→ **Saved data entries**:
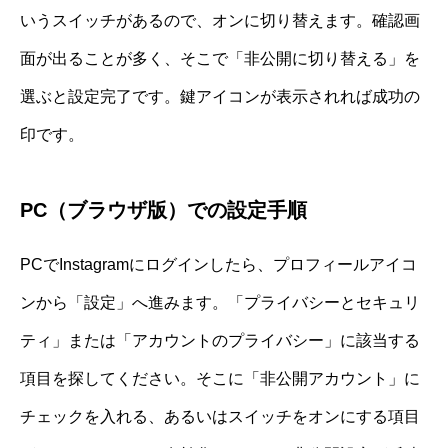
いうスイッチがあるので、オンに切り替えます。確認画
面が出ることが多く、そこで「非公開に切り替える」を
選ぶと設定完了です。鍵アイコンが表示されれば成功の
印です。
PC（ブラウザ版）での設定手順
PCでInstagramにログインしたら、プロフィールアイコ
ンから「設定」へ進みます。「プライバシーとセキュリ
ティ」または「アカウントのプライバシー」に該当する
項目を探してください。そこに「非公開アカウント」に
チェックを入れる、あるいはスイッチをオンにする項目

→ **TASK DESCRIPTION**:
Each entry must be retyped word for word, with every image omitted.

→ **SOLUTION FOR THIS TASK**:
いうスイッチがあるので、オンに切り替えます。確認画
面が出ることが多く、そこで「非公開に切り替える」を
選ぶと設定完了です。鍵アイコンが表示されれば成功の
印です。
PC（ブラウザ版）での設定手順
PCでInstagramにログインしたら、プロフィールアイコ
ンから「設定」へ進みます。「プライバシーとセキュリ
ティ」または「アカウントのプライバシー」に該当する
項目を探してください。そこに「非公開アカウント」に
チェックを入れる、あるいはスイッチをオンにする項目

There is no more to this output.